Aaron argued with himself, saying: "If I say to Israel, 'Give ye to me gold and silver,' they will bring it immediately; but behold I will say to them, 'Give ye to me the earrings of your wives and of your sons,' and forthwith the matter will fail," as it is said, "And Aaron said to them, 'Break off the golden rings.'" The women heard (this), but they were unwilling to give their earrings to their husbands; but they said to them: "Ye desire to make a graven image of a molten image without any power in it to deliver." The Holy One, blessed be He, gave the women their reward in this world and the world to come. What reward did He give them in this world? That they should observe the new moons more stringently than the men, and what reward will He give them in the world to come? They are destined to be renewed like the new moons, as it is said: "Who satisfieth thy years with good things; so that thy youth is renewed like the eagle."
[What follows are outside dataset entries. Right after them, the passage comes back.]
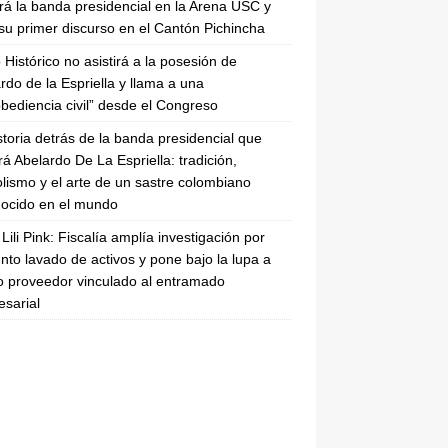
irá la banda presidencial en la Arena USC y
su primer discurso en el Cantón Pichincha
 Histórico no asistirá a la posesión de
rdo de la Espriella y llama a una
bediencia civil” desde el Congreso
storia detrás de la banda presidencial que
rá Abelardo De La Espriella: tradición,
lismo y el arte de un sastre colombiano
ocido en el mundo
Lili Pink: Fiscalía amplía investigación por
nto lavado de activos y pone bajo la lupa a
 proveedor vinculado al entramado
sarial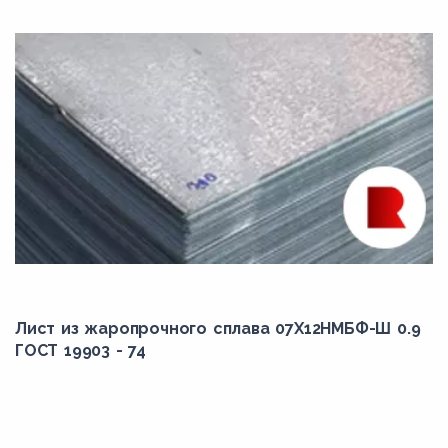
Лист из жаропрочного сплава 07Х12НМБФ-Ш 0.9
ГОСТ 19903 - 74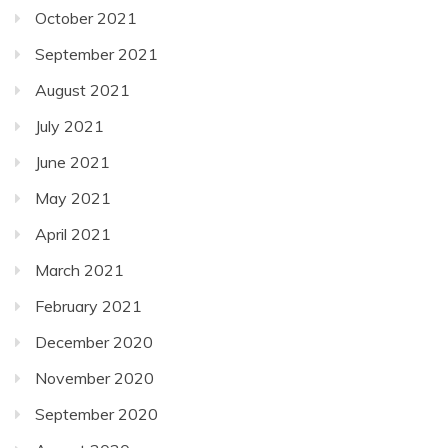
October 2021
September 2021
August 2021
July 2021
June 2021
May 2021
April 2021
March 2021
February 2021
December 2020
November 2020
September 2020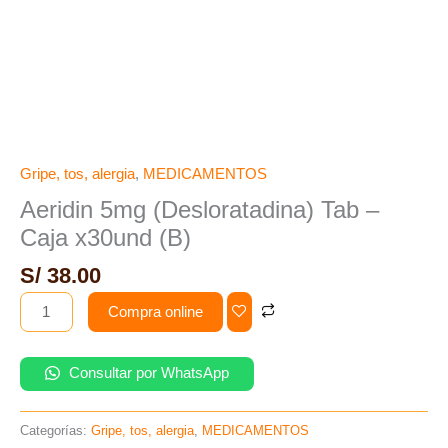
Gripe, tos, alergia
,
MEDICAMENTOS
Aeridin 5mg (Desloratadina) Tab –
Caja x30und (B)
S/
38.00
Compra online
Consultar por WhatsApp
Categorías:
Gripe, tos, alergia
,
MEDICAMENTOS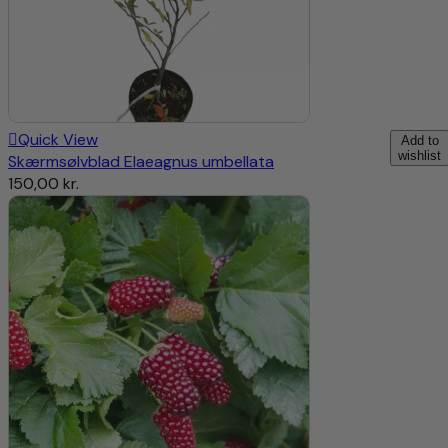
Quick View
Add to
wishlist
Skærmsølvblad Elaeagnus umbellata
150,00
kr.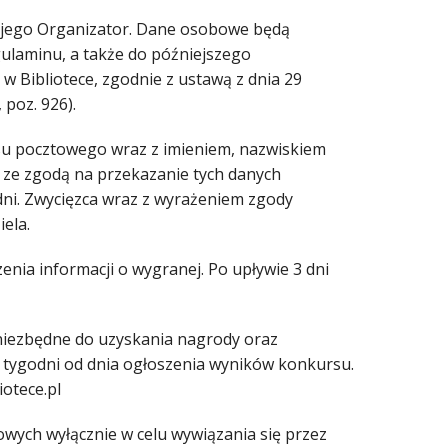
 jego Organizator. Dane osobowe będą
gulaminu, a także do późniejszego
 Bibliotece, zgodnie z ustawą z dnia 29
 poz. 926).
esu pocztowego wraz z imieniem, nazwiskiem
 ze zgodą na przekazanie tych danych
dni. Zwycięzca wraz z wyrażeniem zgody
ela.
zenia informacji o wygranej. Po upływie 3 dni
 niezbędne do uzyskania nagrody oraz
6 tygodni od dnia ogłoszenia wyników konkursu.
otece.pl
wych wyłącznie w celu wywiązania się przez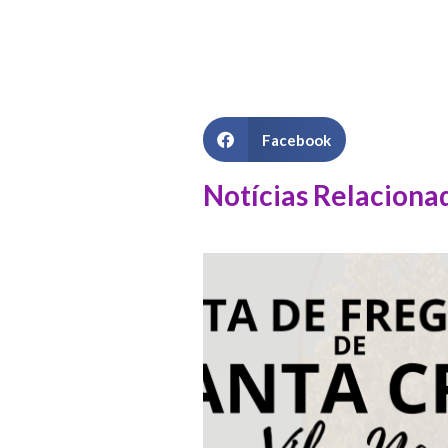
Facebook
Notícias Relaciona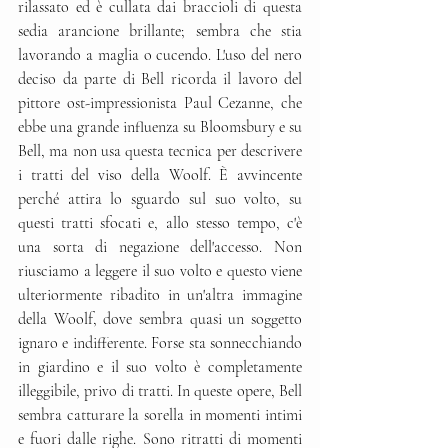
rilassato ed è cullata dai braccioli di questa 
sedia arancione brillante; sembra che stia 
lavorando a maglia o cucendo. L'uso del nero 
deciso da parte di Bell ricorda il lavoro del 
pittore ost-impressionista Paul Cezanne, che 
ebbe una grande influenza su Bloomsbury e su 
Bell, ma non usa questa tecnica per descrivere 
i tratti del viso della Woolf. È avvincente 
perché attira lo sguardo sul suo volto, su 
questi tratti sfocati e, allo stesso tempo, c'è 
una sorta di negazione dell'accesso. Non 
riusciamo a leggere il suo volto e questo viene 
ulteriormente ribadito in un'altra immagine 
della Woolf, dove sembra quasi un soggetto 
ignaro e indifferente. Forse sta sonnecchiando 
in giardino e il suo volto è completamente 
illeggibile, privo di tratti. In queste opere, Bell 
sembra catturare la sorella in momenti intimi 
e fuori dalle righe. Sono ritratti di momenti 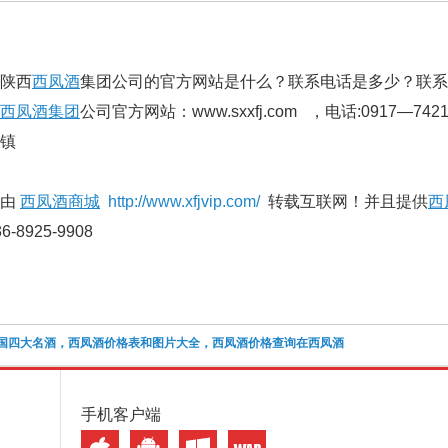
陕西
西凤酒
集团公司的官方网站是什么？联系电话是多少？联系
西凤酒集团
公司官方网站：www.sxxfj.com ，电话:0917—742
林镇
由
西凤酒商城
http://www.xfjvip.com/
转载互联网！并且提供
西
-8925-9908
国四大名酒，西凤酒价格表和图片大全，西凤酒价格查询在西凤酒
手机客户端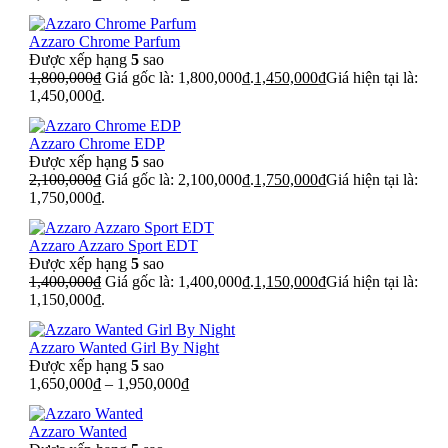
Azzaro Chrome Parfum
Được xếp hạng
5
sao
1,800,000
₫
Giá gốc là: 1,800,000₫.
1,450,000
₫
Giá hiện tại là:
1,450,000₫.
Azzaro Chrome EDP
Được xếp hạng
5
sao
2,100,000
₫
Giá gốc là: 2,100,000₫.
1,750,000
₫
Giá hiện tại là:
1,750,000₫.
Azzaro Azzaro Sport EDT
Được xếp hạng
5
sao
1,400,000
₫
Giá gốc là: 1,400,000₫.
1,150,000
₫
Giá hiện tại là:
1,150,000₫.
Azzaro Wanted Girl By Night
Được xếp hạng
5
sao
1,650,000
₫
–
1,950,000
₫
Azzaro Wanted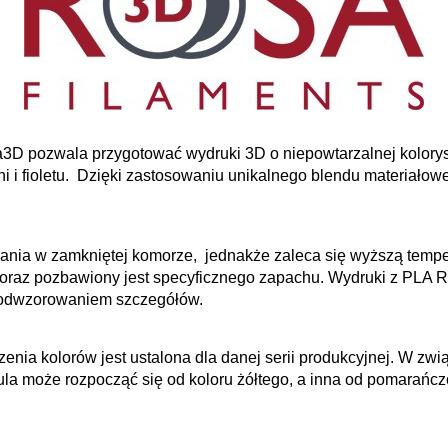
3D pozwala przygotować wydruki 3D o niepowtarzalnej kolorys
eni i fioletu. Dzięki zastosowaniu unikalnego blendu materiało
nia w zamkniętej komorze, jednakże zaleca się wyższą tempera
 oraz pozbawiony jest specyficznego zapachu. Wydruki z PLA R
 odwzorowaniem szczegółów.
nia kolorów jest ustalona dla danej serii produkcyjnej. W zw
ula może rozpocząć się od koloru żółtego, a inna od pomarańc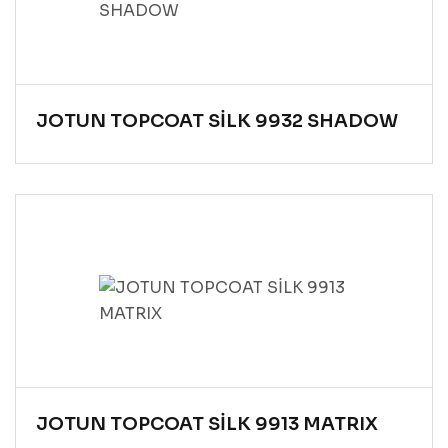
JOTUN TOPCOAT SİLK 9932 SHADOW
JOTUN TOPCOAT SİLK 9913 MATRIX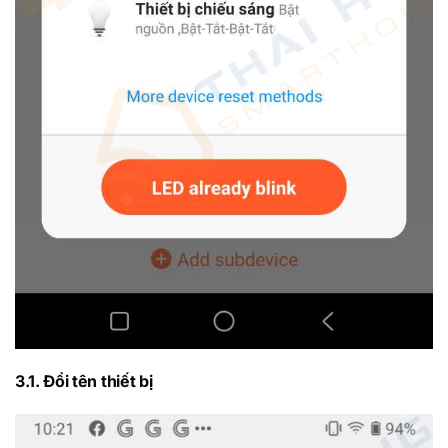
3.1. Đổi tên thiết bị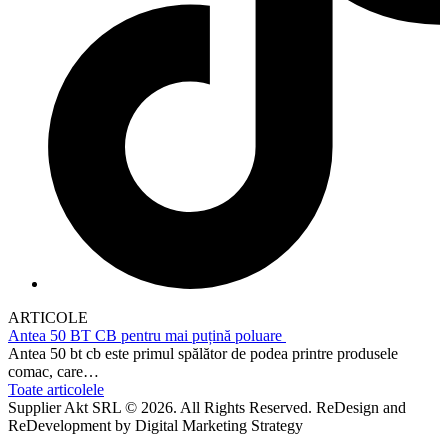
ARTICOLE
Antea 50 BT CB pentru mai puțină poluare
Antea 50 bt cb este primul spălător de podea printre produsele
comac, care…
Toate articolele
Supplier Akt SRL © 2026. All Rights Reserved. ReDesign and
ReDevelopment by Digital Marketing Strategy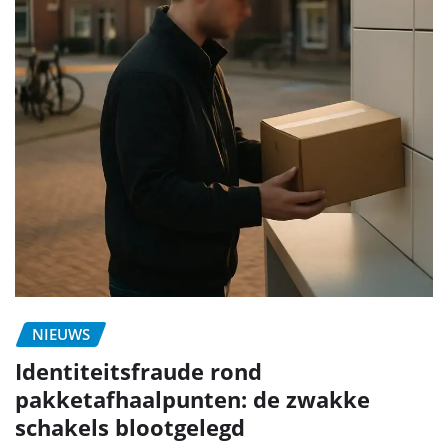
NIEUWS
Identiteitsfraude rond
pakketafhaalpunten: de zwakke
schakels blootgelegd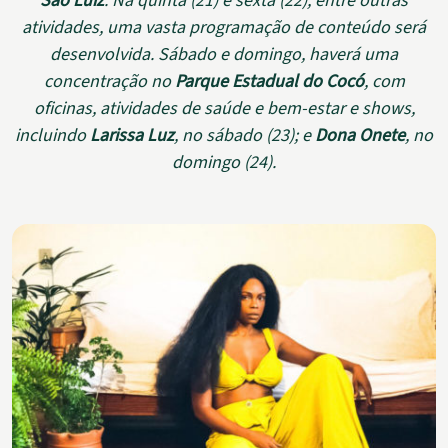
São Luiz
. Na quinta (21) e sexta (22), entre outras
atividades, uma vasta programação de conteúdo será
desenvolvida. Sábado e domingo, haverá uma
concentração no
Parque Estadual do Cocó
, com
oficinas, atividades de saúde e bem-estar e shows,
incluindo
Larissa Luz
, no sábado (23); e
Dona Onete
, no
domingo (24).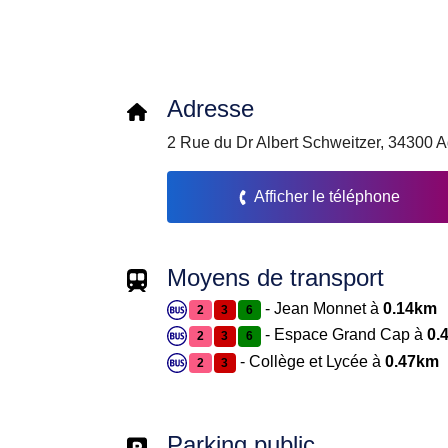
Adresse
2 Rue du Dr Albert Schweitzer, 34300 
Afficher le téléphone
Moyens de transport
- Jean Monnet à
0.14km
2
3
6
- Espace Grand Cap à
0.
2
3
6
- Collège et Lycée à
0.47km
2
3
Parking public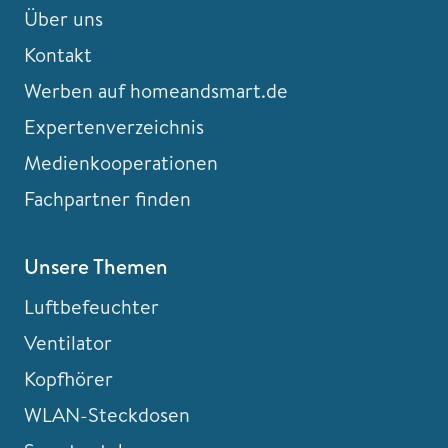
Über uns
Kontakt
Werben auf homeandsmart.de
Expertenverzeichnis
Medienkooperationen
Fachpartner finden
Unsere Themen
Luftbefeuchter
Ventilator
Kopfhörer
WLAN-Steckdosen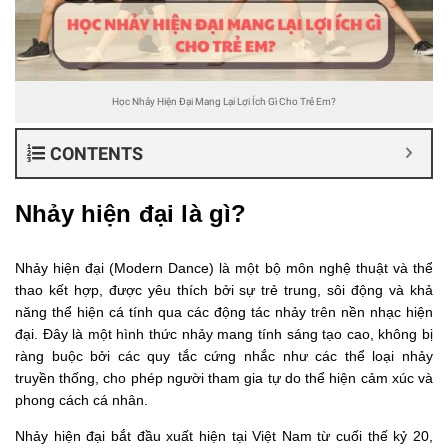
Học Nhảy Hiện Đại Mang Lại Lợi Ích Gì Cho Trẻ Em?
CONTENTS
Nhảy hiện đại là gì?
Nhảy hiện đại (Modern Dance) là một bộ môn nghệ thuật và thể
thao kết hợp, được yêu thích bởi sự trẻ trung, sôi động và khả
năng thể hiện cá tính qua các động tác nhảy trên nền nhạc hiện
đại. Đây là một hình thức nhảy mang tính sáng tạo cao, không bị
ràng buộc bởi các quy tắc cứng nhắc như các thể loại nhảy
truyền thống, cho phép người tham gia tự do thể hiện cảm xúc và
phong cách cá nhân.
Nhảy hiện đại bắt đầu xuất hiện tại Việt Nam từ cuối thế kỷ 20,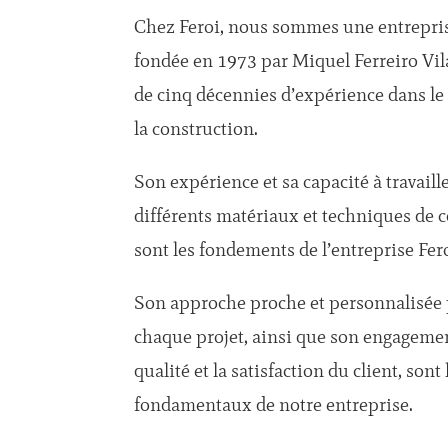
Chez Feroi, nous sommes une entrepris
fondée en 1973 par Miquel Ferreiro Vil
de cinq décennies d’expérience dans le
la construction.
Son expérience et sa capacité à travaill
différents matériaux et techniques de 
sont les fondements de l’entreprise Fero
Son approche proche et personnalisée
chaque projet, ainsi que son engagemen
qualité et la satisfaction du client, sont 
fondamentaux de notre entreprise.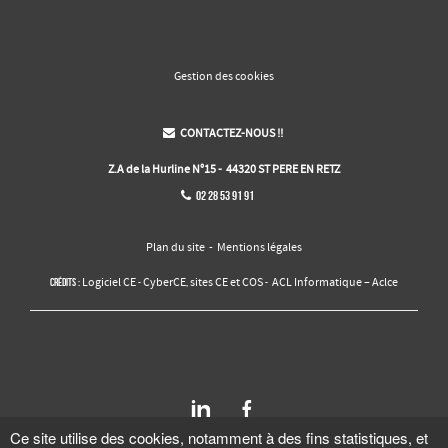
Gestion des cookies
CONTACTEZ-NOUS !!

Z.A de la Hurline N°15 - 44320 ST PERE EN RETZ
02 28 53 91 91

Plan du site
-
Mentions légales
Logiciel CE
CyberCE
sites CE et COS
ACL Informatique – Aclce
Crédits :
-
,
-
Ce site utilise des cookies, notamment à des fins statistiques, et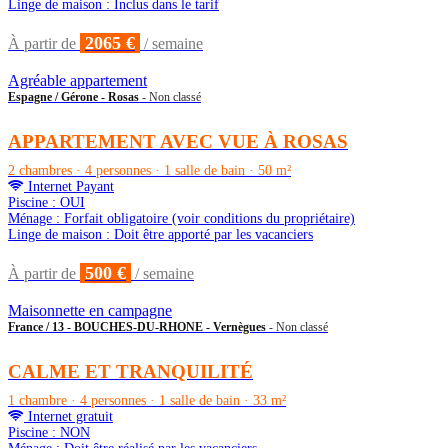
Linge de maison : Inclus dans le tarif
2065 €
À partir de
/ semaine
Agréable appartement
Espagne / Gérone - Rosas
- Non classé
APPARTEMENT AVEC VUE À ROSAS
2 chambres · 4 personnes · 1 salle de bain · 50 m²
Internet Payant
Piscine : OUI
Ménage : Forfait obligatoire (voir conditions du propriétaire)
Linge de maison : Doit être apporté par les vacanciers
500 €
À partir de
/ semaine
Maisonnette en campagne
France / 13 - BOUCHES-DU-RHONE - Vernègues
- Non classé
CALME ET TRANQUILITÉ
1 chambre · 4 personnes · 1 salle de bain · 33 m²
Internet gratuit
Piscine : NON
In modern times, female-centered Rosh Chodesh observances vary from group to group, but many are centered on small gatherings of women, called Rosh Chodesh groups. There is often a particular interest in the Shekinah, considered by the kabbalah to be a feminine aspect of God. These groups engage in a wide variety of activities that center around issues important to Jewish women, depending on the preference of the group's members. Many Rosh Chodesh groups explore spirituality, religious education, ritual, health issues, music, chanting, art, and/or cooking. Some groups also choose to educate young Jewish women in their community about sexuality, self-image, and other women's mental and physical health issues.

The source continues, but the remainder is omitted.